Der Universität Münster geht es jedoch nicht um formale Änderungen. Vergangenen Mittwoch hat der Senat einstimmig den Gesetzesentwurf abgelehnt. Bereits 2002 hatte er sich aus sozialen Gründen für die Gebührenfreiheit des Studiums ausgesprochen. „Der Senat sieht keinen Anlass, von dem Beschluss abzurücken“, heißt es in der aktuellen Stellungnahme.

Die Kultusministerkonferenz der Länder habe sich im März darauf geeinigt, in Falle einer Einführung von Studiengebühren zu gewährleisten, dass gleiche Bildungschancen gewahrt werden. „Nach unserem Informationsstand ist das nicht geschehen“, so der Senat. Das „Gesetz zur Sicherung der Finanzierungsgerechtigkeit im Hochschulwesen“ (HFGG) sei geeignet, „sogar innerhalb von NRW die Gleichheit der Bildungschancen zu verringern [...] und einen fairen Wettbewerb zwischen den Hochschulen im Lande zu verhindern.

Auch die Fachhochschulen Münster und Dortmund lehnen aus sozialen Gründen die Einführung der Studiengebühren ab. „Viele Studierende müssen schon jetzt viel nebenher arbeiten“, sagt der Pressesprecher der FH Dortmund, Jürgen Andrae im Ton eines Studierendenvertreters. „Wir befürchten, dass sich bei einer Einführung von Gebühren viele das Studieren nicht mehr leisten können.“ Der Senat seiner Hochschule habe bereits Anfang des Jahres gegen Studiengebühren gestimmt. Auch der neu gewählte Rektor habe sich vor ein paar Tagen entsprechend geäußert.

Gewerkschaft und Opposition fühlen sich durch den erneuerten Beschluss der Uni Münster im Aufwind. Der DGB NRW forderte gestern die Hochschulen auf, der Uni Münster zu folgen. „Wenn Herr Rüttgers sich als soziales Gewissen seiner Partei profilieren will, muss er bei seiner eigenen Politik anfangen und nicht nach Berlin schreien“, kritisiert Bezirksvorsitzender Walter Haas. Hier biete sich dem Ministerpräsidenten eine konkrete Möglichkeit. „Ziehen Sie ihren Gesetzesentwurf zurück“, fordert Haas ihn auf.

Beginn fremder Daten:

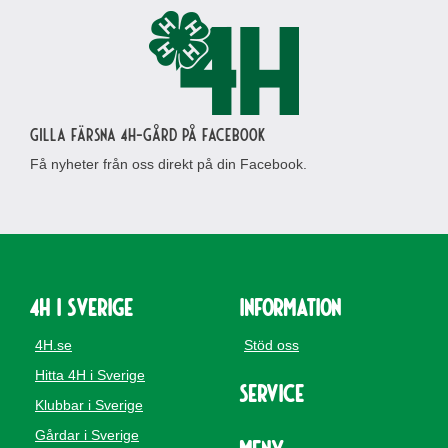
Gilla Färsna 4H-gård på Facebook
Få nyheter från oss direkt på din Facebook.
4H i Sverige
Information
4H.se
Stöd oss
Hitta 4H i Sverige
Service
Klubbar i Sverige
Gårdar i Sverige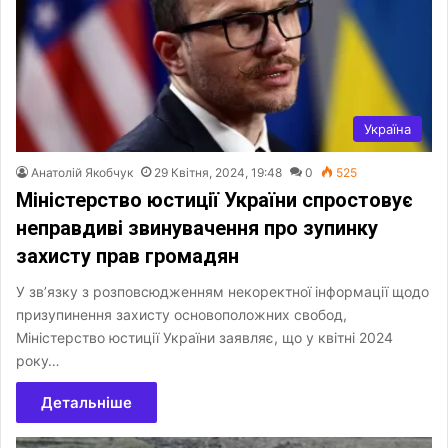
Україна
Анатолій Якобчук
29 Квітня, 2024, 19:48
0
525
Міністерство юстиції України спростовує
неправдиві звинувачення про зупинку
захисту прав громадян
У зв’язку з розповсюдженням некоректної інформації щодо
призупинення захисту основоположних свобод,
Міністерство юстиції України заявляє, що у квітні 2024
року…
Детальніше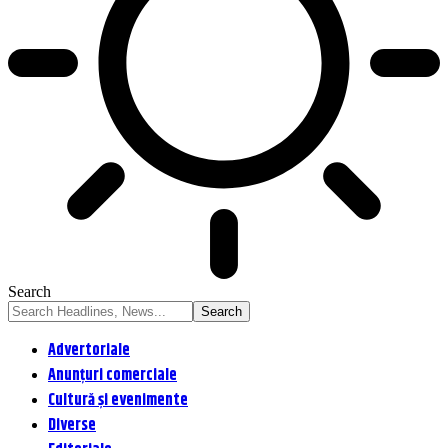
Search
Advertoriale
Anunțuri comerciale
Cultură și evenimente
Diverse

Als „Flop“ bezeichnet auch Michael Vesper, Ex-Kulturminister und neuer Hochschulexperte der Grünen-Fraktion, die Initiative von Wissenschaftsminister Andreas Pinkwart. „Dass die Hochschulen das Gebührenmodell ablehnen, ist kein Wunder“, sagt er. Es übertrage ihnen die komplette Abwicklung und Verantwortung. „Zu Recht beklagen die Universitäten, dass sie dies nicht leisten können“, so Vesper.

„Die Hochschulen zeigen dem Studiengebührengesetz vom Minister Pinkwart demonstrativ die kalte Schulter“, freut sich auch der stellvertretende Vorsitzende der SPD-Landtagsfraktion, Marc-Jan Eumann über die verhaltene Resonanz der Universitäten. Nach Ablauf der Frist hätten sich nur zwei Hochschulen – Köln und Aachen – klar zur Einführung von Studiengebühren bekannt. „Das zeigt, dass Minister Pinkwart weder die Studierenden noch die Professoren hinter sich hat“, so Eumann.

Wissenschaftsminister Pinkwart hält die Schadenfreude der Opposition für gegenstandslos. Die Kritik des SPD-Landtagsabgeordneten Marc-Jan Eumann sei eine „aus der Luft gegriffene Fern- und Fehldiagnose“, heißt es in einer Pressemitteilung. Tatsächlich ist es fragwürdig, ob die Unis bei ihrem klaren Nein bleiben: Der Sprecher der Universität Münster, Norbert Frie, sagt: „Es ist nicht auszuschließen, dass sich bei einer Veränderung des Gesetzesentwurfs auch unsere Hochschule auf Studiengebühren einlässt“, sagt er.